> **WORK REQUEST**: Every line of the records below that has the word "Watch" should be copied.

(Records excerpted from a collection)
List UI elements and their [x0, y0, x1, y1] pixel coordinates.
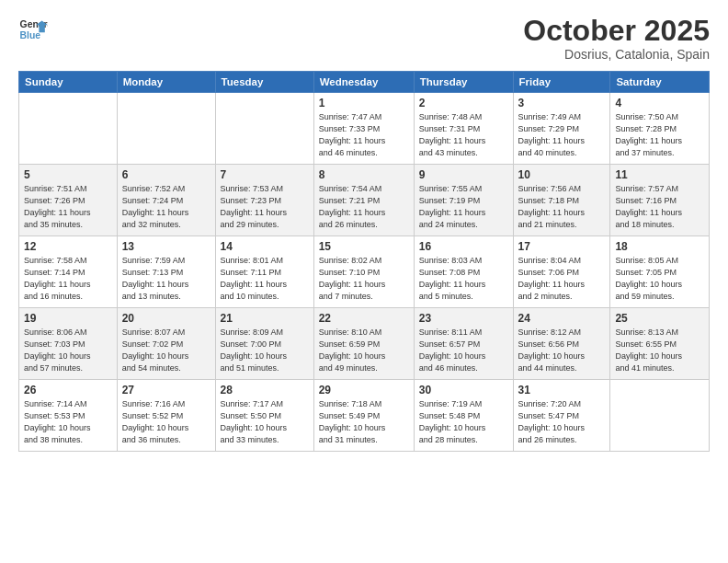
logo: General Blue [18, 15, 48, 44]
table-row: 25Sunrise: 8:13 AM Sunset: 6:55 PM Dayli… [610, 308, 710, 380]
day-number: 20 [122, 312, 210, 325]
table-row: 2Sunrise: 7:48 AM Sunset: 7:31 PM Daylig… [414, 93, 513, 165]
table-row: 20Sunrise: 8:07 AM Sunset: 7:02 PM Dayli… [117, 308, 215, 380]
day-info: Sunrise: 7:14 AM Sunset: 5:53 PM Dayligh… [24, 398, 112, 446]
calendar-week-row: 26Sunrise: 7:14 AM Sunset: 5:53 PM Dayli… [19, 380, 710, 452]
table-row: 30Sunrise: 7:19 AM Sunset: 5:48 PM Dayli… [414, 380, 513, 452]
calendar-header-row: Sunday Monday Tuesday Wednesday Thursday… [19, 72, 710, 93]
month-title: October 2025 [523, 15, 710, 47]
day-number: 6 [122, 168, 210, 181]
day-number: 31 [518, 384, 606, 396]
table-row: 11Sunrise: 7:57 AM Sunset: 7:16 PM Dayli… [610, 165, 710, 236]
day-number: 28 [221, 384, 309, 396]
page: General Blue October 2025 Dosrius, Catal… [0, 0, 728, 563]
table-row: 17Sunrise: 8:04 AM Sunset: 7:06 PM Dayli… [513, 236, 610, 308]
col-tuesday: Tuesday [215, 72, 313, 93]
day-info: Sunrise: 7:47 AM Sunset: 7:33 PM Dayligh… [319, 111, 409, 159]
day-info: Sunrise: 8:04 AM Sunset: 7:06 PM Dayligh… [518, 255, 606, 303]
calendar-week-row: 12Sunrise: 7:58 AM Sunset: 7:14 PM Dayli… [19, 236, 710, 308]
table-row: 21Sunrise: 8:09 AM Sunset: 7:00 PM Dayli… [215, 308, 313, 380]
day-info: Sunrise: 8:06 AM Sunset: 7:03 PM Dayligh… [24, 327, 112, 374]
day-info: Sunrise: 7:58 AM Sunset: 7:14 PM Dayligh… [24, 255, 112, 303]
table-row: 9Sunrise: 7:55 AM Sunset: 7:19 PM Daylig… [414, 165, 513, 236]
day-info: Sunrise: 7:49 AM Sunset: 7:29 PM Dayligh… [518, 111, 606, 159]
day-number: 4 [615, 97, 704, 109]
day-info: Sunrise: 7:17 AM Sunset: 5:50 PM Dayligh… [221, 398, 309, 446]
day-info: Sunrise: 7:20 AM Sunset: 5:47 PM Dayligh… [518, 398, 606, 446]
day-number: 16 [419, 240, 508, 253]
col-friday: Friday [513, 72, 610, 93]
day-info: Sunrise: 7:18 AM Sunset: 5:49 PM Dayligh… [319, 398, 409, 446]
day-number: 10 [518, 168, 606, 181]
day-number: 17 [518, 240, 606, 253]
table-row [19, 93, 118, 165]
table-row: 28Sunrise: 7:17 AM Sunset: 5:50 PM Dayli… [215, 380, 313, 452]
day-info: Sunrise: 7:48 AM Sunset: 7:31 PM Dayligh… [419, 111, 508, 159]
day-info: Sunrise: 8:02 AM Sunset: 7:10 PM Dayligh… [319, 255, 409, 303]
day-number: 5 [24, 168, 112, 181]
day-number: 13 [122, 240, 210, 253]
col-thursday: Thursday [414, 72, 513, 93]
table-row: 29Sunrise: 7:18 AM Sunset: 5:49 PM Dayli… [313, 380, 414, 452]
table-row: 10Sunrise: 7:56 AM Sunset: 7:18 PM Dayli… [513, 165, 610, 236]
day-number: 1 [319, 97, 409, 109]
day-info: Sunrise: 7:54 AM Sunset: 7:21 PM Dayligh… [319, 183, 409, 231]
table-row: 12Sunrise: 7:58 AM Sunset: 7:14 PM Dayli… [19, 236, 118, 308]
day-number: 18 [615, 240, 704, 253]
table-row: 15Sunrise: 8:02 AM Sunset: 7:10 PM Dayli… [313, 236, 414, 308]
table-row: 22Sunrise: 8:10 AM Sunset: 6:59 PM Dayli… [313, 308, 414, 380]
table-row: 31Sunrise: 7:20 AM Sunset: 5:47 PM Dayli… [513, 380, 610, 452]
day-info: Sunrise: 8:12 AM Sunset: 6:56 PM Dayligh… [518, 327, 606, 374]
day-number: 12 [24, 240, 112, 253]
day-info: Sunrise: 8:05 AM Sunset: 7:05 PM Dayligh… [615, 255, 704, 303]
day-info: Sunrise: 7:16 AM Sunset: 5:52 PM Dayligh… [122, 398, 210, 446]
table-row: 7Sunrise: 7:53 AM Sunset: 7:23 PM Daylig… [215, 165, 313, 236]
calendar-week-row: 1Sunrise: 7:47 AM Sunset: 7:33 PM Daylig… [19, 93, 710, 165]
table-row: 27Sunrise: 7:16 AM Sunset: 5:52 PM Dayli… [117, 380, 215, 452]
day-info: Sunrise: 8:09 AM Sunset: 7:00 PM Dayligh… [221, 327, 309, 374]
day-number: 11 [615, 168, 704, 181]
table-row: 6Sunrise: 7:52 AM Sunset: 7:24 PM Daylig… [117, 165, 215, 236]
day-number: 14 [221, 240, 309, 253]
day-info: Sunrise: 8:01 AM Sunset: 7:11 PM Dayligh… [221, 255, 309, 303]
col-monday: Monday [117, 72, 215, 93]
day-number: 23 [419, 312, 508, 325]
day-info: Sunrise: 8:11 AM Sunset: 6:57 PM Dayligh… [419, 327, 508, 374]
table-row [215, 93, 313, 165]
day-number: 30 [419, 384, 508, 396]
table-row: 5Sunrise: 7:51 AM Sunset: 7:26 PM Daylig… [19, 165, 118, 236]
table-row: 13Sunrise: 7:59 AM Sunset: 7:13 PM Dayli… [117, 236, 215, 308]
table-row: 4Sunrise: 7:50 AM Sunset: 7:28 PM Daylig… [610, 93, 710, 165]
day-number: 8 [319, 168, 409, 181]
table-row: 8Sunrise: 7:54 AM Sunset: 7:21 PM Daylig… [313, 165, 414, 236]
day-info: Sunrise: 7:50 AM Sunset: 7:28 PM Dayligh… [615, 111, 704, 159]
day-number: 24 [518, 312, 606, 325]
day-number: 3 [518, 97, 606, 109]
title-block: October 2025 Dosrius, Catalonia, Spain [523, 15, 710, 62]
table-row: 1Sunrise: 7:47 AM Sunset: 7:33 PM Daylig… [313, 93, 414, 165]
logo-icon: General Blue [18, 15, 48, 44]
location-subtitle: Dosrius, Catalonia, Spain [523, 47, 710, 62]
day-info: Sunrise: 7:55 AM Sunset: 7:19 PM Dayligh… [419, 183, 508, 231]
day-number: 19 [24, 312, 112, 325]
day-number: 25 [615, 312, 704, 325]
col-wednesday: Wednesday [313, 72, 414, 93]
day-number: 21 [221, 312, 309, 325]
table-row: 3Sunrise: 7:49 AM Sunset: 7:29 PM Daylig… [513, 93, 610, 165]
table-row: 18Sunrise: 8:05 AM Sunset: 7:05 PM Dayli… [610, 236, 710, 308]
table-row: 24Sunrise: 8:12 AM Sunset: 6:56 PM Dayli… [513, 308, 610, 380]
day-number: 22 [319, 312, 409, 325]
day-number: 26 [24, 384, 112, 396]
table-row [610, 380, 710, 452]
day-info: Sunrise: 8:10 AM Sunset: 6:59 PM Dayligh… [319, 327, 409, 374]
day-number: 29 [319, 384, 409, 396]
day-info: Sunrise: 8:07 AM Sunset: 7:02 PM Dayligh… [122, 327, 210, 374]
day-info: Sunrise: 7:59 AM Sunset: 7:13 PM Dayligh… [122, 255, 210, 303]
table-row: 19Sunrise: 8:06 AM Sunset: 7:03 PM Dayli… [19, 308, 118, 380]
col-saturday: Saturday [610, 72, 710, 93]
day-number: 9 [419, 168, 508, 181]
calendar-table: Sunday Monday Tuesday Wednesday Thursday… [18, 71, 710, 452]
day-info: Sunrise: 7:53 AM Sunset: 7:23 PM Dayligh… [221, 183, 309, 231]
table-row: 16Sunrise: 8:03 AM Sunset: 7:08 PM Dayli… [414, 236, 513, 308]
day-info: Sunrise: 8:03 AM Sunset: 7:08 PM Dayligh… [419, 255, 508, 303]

---

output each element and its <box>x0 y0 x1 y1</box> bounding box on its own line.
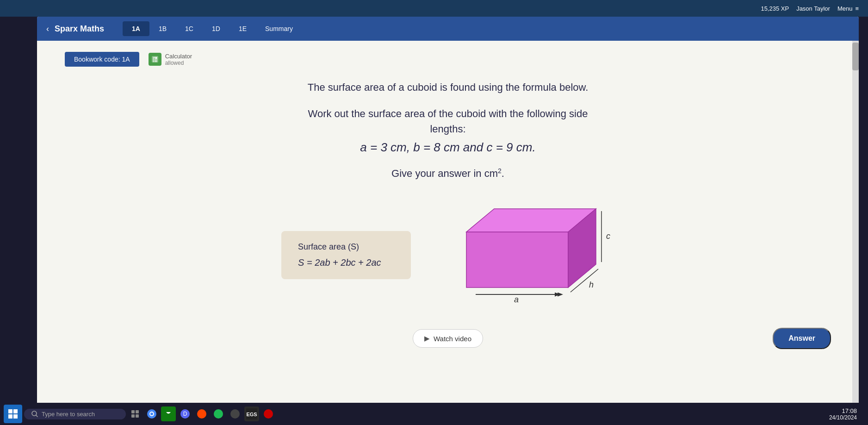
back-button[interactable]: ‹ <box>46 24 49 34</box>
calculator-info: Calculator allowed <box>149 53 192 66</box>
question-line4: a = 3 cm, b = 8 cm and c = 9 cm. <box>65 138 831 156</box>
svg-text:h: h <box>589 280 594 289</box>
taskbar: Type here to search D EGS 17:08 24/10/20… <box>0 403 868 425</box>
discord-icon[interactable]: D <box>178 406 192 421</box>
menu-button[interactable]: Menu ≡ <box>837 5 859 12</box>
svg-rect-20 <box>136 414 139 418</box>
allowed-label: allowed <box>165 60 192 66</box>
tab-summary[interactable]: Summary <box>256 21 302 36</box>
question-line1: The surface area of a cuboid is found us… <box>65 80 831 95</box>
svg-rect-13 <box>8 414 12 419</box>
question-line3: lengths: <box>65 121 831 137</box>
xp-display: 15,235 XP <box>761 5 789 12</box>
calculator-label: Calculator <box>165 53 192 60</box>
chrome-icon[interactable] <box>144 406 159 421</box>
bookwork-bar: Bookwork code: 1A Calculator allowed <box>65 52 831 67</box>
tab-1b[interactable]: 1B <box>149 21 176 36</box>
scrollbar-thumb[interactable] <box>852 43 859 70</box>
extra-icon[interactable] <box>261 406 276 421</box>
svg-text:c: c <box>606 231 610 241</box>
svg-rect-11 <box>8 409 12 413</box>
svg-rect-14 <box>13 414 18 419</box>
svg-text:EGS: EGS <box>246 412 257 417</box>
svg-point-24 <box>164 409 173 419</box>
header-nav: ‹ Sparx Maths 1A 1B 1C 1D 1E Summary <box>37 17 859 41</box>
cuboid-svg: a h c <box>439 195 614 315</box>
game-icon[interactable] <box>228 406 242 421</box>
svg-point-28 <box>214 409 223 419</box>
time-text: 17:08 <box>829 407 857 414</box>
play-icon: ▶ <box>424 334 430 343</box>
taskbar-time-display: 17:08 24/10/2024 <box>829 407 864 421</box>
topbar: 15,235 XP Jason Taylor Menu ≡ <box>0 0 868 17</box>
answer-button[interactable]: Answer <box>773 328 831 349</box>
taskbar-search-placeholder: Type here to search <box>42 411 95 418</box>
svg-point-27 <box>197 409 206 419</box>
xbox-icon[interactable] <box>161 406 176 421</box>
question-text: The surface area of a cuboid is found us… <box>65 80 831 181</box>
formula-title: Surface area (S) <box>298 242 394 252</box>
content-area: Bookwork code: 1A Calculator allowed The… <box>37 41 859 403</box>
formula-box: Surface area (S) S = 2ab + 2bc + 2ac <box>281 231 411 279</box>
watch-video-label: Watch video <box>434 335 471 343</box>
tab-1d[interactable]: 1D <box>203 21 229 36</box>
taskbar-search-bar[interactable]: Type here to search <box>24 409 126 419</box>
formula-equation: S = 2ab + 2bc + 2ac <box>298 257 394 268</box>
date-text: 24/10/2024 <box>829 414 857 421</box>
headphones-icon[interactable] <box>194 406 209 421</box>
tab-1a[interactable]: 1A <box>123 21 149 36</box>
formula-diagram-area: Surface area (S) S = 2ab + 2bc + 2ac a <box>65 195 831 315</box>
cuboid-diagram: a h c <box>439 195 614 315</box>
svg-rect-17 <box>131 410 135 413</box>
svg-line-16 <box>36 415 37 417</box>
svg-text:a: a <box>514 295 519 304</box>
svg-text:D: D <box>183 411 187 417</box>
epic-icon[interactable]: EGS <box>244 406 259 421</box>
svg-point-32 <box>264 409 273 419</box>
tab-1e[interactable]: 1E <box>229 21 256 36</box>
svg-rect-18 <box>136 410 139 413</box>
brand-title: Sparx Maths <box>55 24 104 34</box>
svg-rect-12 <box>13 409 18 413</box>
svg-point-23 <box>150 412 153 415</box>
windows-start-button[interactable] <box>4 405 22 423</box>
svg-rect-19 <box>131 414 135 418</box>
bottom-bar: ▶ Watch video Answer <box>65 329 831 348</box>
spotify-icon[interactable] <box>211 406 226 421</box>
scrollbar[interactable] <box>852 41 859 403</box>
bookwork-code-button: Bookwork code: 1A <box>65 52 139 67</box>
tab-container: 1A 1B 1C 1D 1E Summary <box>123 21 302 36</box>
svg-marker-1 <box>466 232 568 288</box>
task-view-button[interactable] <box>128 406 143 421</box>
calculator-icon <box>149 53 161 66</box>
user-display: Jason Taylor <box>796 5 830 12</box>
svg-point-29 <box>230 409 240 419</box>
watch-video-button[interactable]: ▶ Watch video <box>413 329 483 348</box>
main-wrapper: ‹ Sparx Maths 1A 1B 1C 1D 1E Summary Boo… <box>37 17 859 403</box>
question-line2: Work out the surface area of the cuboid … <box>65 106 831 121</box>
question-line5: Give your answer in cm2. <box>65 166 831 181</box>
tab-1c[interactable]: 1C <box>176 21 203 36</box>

--

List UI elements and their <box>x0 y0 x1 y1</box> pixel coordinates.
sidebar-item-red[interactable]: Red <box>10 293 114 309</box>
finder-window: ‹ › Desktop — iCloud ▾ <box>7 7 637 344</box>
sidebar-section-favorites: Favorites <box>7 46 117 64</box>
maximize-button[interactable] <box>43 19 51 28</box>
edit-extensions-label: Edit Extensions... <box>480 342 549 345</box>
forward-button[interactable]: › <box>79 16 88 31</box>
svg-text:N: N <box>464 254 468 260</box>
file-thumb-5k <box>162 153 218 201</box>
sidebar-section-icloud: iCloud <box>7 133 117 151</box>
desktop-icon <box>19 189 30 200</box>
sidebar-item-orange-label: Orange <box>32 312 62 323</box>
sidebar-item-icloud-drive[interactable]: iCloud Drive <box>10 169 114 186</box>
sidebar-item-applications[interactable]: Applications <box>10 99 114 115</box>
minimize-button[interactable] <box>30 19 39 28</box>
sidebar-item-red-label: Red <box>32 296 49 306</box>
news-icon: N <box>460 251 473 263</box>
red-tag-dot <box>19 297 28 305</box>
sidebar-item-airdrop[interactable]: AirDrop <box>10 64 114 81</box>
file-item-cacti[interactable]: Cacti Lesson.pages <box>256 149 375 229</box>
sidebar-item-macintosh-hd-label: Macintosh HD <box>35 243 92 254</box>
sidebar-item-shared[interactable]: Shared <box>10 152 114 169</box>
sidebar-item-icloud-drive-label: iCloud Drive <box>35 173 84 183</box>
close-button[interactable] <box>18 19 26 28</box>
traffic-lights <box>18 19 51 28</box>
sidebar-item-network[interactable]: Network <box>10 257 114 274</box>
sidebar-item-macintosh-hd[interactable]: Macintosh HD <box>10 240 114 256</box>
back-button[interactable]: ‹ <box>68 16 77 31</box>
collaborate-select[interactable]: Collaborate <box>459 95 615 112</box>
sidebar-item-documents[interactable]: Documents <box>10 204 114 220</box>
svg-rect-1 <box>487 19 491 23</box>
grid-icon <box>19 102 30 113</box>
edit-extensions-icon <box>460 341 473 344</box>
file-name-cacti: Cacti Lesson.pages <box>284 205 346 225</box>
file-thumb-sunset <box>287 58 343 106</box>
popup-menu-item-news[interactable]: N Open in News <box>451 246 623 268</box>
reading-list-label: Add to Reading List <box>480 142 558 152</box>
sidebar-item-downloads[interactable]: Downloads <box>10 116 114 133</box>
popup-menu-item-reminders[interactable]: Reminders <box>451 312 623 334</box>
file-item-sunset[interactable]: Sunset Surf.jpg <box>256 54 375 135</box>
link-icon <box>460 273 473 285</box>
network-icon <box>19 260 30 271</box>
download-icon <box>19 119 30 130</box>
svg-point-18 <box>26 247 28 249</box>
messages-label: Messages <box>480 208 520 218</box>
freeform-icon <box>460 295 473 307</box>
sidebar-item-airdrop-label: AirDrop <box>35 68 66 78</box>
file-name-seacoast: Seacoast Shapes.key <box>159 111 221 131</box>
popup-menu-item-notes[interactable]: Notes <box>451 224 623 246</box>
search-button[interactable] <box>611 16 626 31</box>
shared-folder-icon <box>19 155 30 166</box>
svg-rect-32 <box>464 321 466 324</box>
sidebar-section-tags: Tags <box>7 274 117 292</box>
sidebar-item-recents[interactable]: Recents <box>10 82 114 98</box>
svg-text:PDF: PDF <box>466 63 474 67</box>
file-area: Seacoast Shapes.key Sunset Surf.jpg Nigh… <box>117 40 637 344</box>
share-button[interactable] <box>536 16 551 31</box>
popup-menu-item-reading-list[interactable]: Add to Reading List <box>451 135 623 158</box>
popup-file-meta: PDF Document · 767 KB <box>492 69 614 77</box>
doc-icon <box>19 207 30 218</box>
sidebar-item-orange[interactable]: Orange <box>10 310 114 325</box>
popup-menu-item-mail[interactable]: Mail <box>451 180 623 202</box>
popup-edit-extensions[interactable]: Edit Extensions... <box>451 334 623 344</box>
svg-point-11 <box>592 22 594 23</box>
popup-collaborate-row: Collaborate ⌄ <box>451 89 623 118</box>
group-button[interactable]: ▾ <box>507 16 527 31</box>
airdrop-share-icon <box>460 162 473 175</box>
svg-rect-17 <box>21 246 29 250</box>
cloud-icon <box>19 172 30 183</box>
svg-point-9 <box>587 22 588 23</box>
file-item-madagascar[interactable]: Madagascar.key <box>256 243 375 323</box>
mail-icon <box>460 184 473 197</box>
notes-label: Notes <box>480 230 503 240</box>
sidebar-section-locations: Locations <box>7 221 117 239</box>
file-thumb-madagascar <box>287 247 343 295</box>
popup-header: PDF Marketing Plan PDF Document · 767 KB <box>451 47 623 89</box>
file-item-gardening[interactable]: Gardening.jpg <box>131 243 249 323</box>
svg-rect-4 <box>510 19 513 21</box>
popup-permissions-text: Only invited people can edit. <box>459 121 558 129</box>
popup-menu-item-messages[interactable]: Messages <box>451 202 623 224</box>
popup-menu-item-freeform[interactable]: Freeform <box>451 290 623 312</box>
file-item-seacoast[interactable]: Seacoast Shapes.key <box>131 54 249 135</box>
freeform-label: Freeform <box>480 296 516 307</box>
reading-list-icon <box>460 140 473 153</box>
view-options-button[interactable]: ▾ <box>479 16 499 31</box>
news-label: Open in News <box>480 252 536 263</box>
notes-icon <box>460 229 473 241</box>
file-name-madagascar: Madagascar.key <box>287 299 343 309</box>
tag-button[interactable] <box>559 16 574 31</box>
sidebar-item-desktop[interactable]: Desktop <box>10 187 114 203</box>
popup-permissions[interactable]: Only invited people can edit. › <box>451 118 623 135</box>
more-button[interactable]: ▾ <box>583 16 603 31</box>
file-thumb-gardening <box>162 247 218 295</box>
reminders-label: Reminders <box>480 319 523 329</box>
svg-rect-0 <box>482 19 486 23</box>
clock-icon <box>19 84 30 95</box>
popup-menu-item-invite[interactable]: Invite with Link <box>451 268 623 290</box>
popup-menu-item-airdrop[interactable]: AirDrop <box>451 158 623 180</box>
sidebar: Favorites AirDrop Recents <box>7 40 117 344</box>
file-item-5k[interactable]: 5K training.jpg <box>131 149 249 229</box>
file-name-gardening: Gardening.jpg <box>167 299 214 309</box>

> **REPLY**:
watch-video-label: Watch video <box>434 335 471 343</box>
bottom-bar: ▶ Watch video Answer <box>65 329 831 348</box>
watch-video-button[interactable]: ▶ Watch video <box>413 329 483 348</box>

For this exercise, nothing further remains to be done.